WWSS
- Tuscarora Township, Michigan; United States;
- Broadcast area: Petoskey, Michigan Cheboygan, Michigan Boyne City, Michigan Gaylord, Michigan
- Frequency: 95.3 MHz
- Branding: The Bear

Programming
- Language: English
- Format: Classic rock
- Affiliations: United Stations Radio Networks Westwood One Detroit Lions Radio Network Detroit Tigers Radio Network

Ownership
- Owner: Black Diamond Broadcasting Holdings, LLC
- Sister stations: WCBY, WGFE, WGFM, WGFN, WMKC, WWMK, WTWS, WUPS

History
- First air date: 2012
- Call sign meaning: StraitS (previous format)

Technical information
- Licensing authority: FCC
- Facility ID: 170939
- Class: C2
- ERP: 17,000 watts
- HAAT: 165 meters (541 ft)
- Transmitter coordinates: 45°21′07″N 84°35′38″W﻿ / ﻿45.35194°N 84.59389°W

Links
- Public license information: Public file; LMS;
- Webcast: Listen live
- Website: www.classicrockthebear.com

= WWSS =

WWSS (95.3 FM) is a radio station licensed to Tuscarora Township, Michigan, United States.
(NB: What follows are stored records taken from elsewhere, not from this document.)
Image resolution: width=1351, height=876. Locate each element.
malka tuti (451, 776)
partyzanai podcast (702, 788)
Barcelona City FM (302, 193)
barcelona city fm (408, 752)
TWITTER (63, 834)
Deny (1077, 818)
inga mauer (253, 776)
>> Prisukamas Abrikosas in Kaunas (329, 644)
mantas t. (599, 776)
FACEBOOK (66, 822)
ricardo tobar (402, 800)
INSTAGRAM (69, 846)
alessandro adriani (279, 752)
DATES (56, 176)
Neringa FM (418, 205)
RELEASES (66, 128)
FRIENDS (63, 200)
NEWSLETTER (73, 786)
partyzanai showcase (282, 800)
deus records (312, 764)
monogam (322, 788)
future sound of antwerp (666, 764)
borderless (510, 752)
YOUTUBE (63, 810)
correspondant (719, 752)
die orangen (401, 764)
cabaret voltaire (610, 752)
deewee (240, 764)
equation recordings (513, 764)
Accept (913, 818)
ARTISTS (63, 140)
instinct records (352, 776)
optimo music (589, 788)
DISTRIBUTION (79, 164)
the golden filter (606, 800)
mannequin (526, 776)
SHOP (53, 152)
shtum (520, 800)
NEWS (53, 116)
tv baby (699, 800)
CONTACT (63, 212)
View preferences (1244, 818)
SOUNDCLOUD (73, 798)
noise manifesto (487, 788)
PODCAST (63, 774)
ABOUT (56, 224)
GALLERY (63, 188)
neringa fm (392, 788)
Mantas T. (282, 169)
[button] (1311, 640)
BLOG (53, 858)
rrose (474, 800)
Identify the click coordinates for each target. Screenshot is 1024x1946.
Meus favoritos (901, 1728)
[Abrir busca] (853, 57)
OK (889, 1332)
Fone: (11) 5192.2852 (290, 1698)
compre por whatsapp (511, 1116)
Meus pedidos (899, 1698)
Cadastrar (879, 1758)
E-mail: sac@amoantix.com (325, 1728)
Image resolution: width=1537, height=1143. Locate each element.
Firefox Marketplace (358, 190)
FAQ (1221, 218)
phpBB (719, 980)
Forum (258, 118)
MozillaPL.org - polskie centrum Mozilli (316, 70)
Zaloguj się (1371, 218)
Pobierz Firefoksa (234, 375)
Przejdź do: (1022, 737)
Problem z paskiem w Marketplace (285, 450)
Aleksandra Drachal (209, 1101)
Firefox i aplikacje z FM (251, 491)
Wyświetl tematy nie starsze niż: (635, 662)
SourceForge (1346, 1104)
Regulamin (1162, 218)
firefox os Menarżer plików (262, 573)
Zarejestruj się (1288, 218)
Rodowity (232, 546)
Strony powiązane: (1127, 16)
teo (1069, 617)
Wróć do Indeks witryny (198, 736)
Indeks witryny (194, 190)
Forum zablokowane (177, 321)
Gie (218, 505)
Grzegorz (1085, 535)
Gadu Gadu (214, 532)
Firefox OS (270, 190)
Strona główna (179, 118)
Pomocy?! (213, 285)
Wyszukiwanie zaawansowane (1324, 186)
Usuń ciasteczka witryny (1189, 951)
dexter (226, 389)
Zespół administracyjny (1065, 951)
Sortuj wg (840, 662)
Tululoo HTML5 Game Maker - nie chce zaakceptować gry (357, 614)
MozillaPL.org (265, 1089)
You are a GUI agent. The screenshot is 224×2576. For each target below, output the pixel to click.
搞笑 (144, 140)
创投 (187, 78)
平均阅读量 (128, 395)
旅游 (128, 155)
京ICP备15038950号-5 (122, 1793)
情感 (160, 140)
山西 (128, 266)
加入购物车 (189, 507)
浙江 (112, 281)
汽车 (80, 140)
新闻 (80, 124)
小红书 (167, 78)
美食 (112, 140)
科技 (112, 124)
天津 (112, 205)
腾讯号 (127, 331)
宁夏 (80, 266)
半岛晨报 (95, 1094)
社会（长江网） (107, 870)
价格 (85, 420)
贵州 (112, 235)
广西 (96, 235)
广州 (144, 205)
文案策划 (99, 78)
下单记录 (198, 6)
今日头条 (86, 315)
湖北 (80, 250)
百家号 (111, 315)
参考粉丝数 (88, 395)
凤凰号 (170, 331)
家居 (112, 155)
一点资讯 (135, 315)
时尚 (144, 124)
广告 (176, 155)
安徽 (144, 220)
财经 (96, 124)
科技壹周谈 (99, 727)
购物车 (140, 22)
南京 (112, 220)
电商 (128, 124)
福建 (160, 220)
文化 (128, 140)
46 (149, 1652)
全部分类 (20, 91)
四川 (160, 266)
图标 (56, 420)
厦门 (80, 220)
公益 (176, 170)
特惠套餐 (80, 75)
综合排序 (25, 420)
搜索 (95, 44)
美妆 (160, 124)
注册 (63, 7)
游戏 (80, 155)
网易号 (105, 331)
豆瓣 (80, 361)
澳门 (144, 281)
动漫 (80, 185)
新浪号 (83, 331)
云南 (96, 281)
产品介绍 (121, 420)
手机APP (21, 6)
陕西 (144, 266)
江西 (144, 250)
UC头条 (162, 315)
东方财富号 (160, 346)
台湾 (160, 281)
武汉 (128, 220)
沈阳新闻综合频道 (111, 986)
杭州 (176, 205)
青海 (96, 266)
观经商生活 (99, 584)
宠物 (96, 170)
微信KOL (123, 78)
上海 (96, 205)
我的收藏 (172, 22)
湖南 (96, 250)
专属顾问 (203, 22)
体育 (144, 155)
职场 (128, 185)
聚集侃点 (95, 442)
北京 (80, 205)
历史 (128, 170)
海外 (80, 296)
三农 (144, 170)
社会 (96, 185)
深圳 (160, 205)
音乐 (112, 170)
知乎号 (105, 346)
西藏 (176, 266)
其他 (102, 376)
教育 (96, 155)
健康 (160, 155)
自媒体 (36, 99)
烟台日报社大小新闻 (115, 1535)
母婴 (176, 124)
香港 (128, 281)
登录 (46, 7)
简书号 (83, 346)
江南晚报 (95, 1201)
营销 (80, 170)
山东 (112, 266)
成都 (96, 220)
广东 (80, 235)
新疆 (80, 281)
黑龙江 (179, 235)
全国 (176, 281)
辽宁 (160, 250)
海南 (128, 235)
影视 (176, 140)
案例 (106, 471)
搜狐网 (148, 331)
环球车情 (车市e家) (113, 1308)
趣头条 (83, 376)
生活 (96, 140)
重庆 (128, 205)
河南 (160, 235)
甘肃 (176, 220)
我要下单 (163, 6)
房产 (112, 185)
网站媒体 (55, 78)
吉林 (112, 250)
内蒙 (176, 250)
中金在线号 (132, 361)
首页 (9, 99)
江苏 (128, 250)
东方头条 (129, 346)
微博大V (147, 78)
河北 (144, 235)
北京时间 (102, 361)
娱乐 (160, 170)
The station airs a classic rock format and is currently owned by Black Diamond Broadcasting Holdings, LLC. The station previously aired a country music format before trading signals with Black Diamond Broadcasting classic rock station 97.7 WCHY, with WCHY becoming Straits Country's new signal on March 12, 2018. It is part of a simulcast with 98.1 WGFN.